To the Romans, Arabia Petraea was one of three zones that comprised the whole of Arabia (the other two regions being Arabia Deserta and Arabia Felix). In the Roman geographical sense, it was an Eastern or Hellenized province located directly to the south of Syria, bordering Egypt's nothern limit, and juxtaposed against Iudea (also Syria Paelestina).
In modern terms, Arabia is compromised of the Negev region and present-day southern Syria, Jordan and northwest Saudi Arabia Politically and economically, the territory was relatively stable from its annexation as a frontier province by Trajan in 105 or 106 AD.
In its pre-Roman existence, this area was inhabited by Semitic people known as Arabs who specifically came from the region between Aegyptus and Mesopotamia. These Arabs can be textually noted as early as the biblical Genesis as merchants, then through Assyrian and Babylonian accounts (King Nabonidus of Babylonia campaigned in Arabia circa 550 BC). After Babylonian rule, Arabia was subjugated by another of history's great empires, the Persian Empire (through Cyrus and Darius the Great).
Autonomous rule arrived again after Alexander the Great conquered the Persian Empire and disregarded Arabia. In their autonomy, the Arabs gradually developed into Nabataea (also as the Nabataean Kingdom). For the Nabataeans, they experienced prosperity due to trade routes coursing through their land and through their prized capital, Petra. This prosperity and strategic location likely played a key influential role in the later conquest by an Empire from the West.
Yet before Rome dominated Arabia Petraea, there was a history of interaction between the two 'states'. In 62 BC, M. Aemilius Scaurus (briefly the brother-in-law of Pompeius Magnus and governor of Syria following Pompey's eastern conquest) attacked Nabataea. As a result King Aretas III agreed to pay an annual monetary tribute to Rome. Even minted coins showed King Aretas III in submission to Scaurus by means of an olive branch.
By 26 BC another bold Roman attempt at dominating Arabia came in the form of an incursion into Arabia Felix. With support from Nabataean soldiers, the Romans still could not advance deeply into the region. Conquest had proven to be impractical, and other foreign wars would take precedence (Germania, Britannia and the Danubian frontier) for the next century and a half. Only under Trajan, and the full attention of Rome, was the conquest of Arabia finally proven achievable.
The Roman conquest of Nabataea was at best a dull moment in history. The Romans, through the command of the Syrian Legate A. Cornelius Palma moved two legions, Legio III Cyrenaica and VI Ferrata, to occupy Petra and Bostra (AD 106). Unlike other conquests, the resistance encountered in the action was minimal. Shortly after, the Nabataean Kingdom was annexed as Arabia (the Romans did not bother to distinguish between Arabs and Nabataeans).
The Romanization of Arabia was a major prize for the Romans since it now had a direct influence and relative control of incoming eastern trade. Another benefit of adding Nabataea to Rome's territories was that it secured the southern flank of the Roman provinces of Syria and Judaea. Nonetheless, trade and security explains Roman focus of their attention on this area.

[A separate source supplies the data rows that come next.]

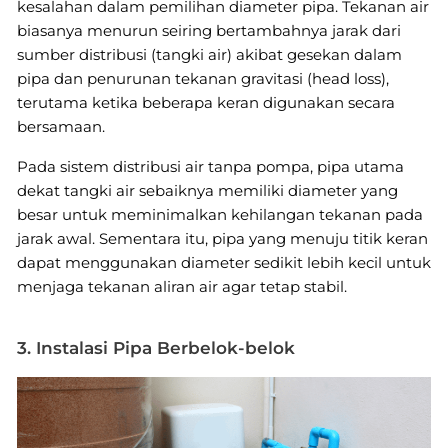
kesalahan dalam pemilihan diameter pipa. Tekanan air
biasanya menurun seiring bertambahnya jarak dari
sumber distribusi (tangki air) akibat gesekan dalam
pipa dan penurunan tekanan gravitasi (head loss),
terutama ketika beberapa keran digunakan secara
bersamaan.
Pada sistem distribusi air tanpa pompa, pipa utama
dekat tangki air sebaiknya memiliki diameter yang
besar untuk meminimalkan kehilangan tekanan pada
jarak awal. Sementara itu, pipa yang menuju titik keran
dapat menggunakan diameter sedikit lebih kecil untuk
menjaga tekanan aliran air agar tetap stabil.
3. Instalasi Pipa Berbelok-belok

Finally under Trajan, the Romans had complete control of all accessable and important Mediteranean trade routes. Under Roman control, Bostra replaced Petra as the capital of Roman Arabia. Meanwhile, Petra still prospered as a major trade city. Goods of all varieties, such as eastern treasures incense, frankincense, spices, and fabrics were flowing through cities like Petra and Bostra in Arabia.
Arabia was one of Rome's most unique provinces. Throughout Roman rule, Arabia Petraea remained relatively stable, and never seems to have been a serious problem for insurrection. Arabia was, for all practical purposes, Rome's eastern trade center. Its ability to create wealth substantially helped make Rome an economic power.